Issue (i): Whether allotment of shares at face value to persons interested in the company, where the market value was much higher, constituted a transfer of property and a deemed gift under the Gift Tax Act.
Analysis: The statutory scheme treats as gift not only voluntary transfers without consideration but also transfers for inadequate consideration, and defines transfer of property broadly to include transactions intended to diminish the value of one person's property and increase the value of another's. The transaction in question was not a rights issue or bonus issue but an allotment of fresh shares to new shareholders at face value, while the shares had a much higher market value. The consideration was adjusted against amounts standing to the credit of the purchasers, and the company consciously conferred a valuable asset at a lesser value.

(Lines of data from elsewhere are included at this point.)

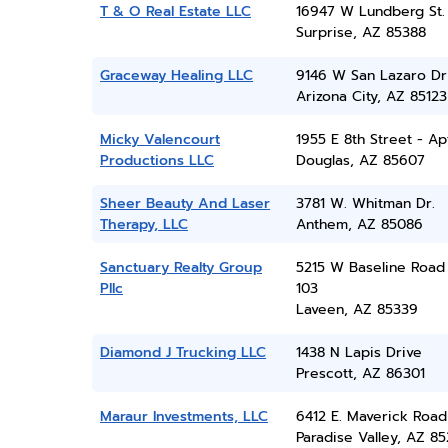
T & O Real Estate LLC
16947 W Lundberg St.
Surprise, AZ 85388
Graceway Healing LLC
9146 W San Lazaro Dr
Arizona City, AZ 85123
Micky Valencourt
1955 E 8th Street - Ap
Productions LLC
Douglas, AZ 85607
Sheer Beauty And Laser
3781 W. Whitman Dr.
Therapy, LLC
Anthem, AZ 85086
Sanctuary Realty Group
5215 W Baseline Road
Pllc
103
Laveen, AZ 85339
Diamond J Trucking LLC
1438 N Lapis Drive
Prescott, AZ 86301
Maraur Investments, LLC
6412 E. Maverick Road
Paradise Valley, AZ 8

Conclusion: The allotment amounted to a transfer for inadequate consideration and attracted the deeming provision of gift under the Gift Tax Act. The issue was answered in favour of the Revenue.
Issue (ii): Whether the ratio in Khoday Distilleries applied so as to exclude the transaction from the ambit of the deeming provisions.
Analysis: The earlier decision concerned a rights allotment and proceeded on the footing that allotment in that context was creation of shares out of unappropriated capital, not transfer from an existing shareholder. The present case was materially different because the shares were allotted to new shareholders at face value and not as rights or bonus shares under the Companies Act. The reasoning in Khoday Distilleries therefore did not govern the present factual setting.
Conclusion: Khoday Distilleries was held to be inapplicable, and the concurrent findings below were reversed. This issue was answered in favour of the Revenue.
Final Conclusion: The transaction was held taxable as a deemed gift, the assessee's challenge failed, and the appeal was allowed.
Ratio Decidendi: Allotment of shares to new shareholders at face value, where the shares have a substantially higher market value and the transaction is not a rights or bonus issue, can amount to a transfer for inadequate consideration and a deemed gift under the Gift Tax Act.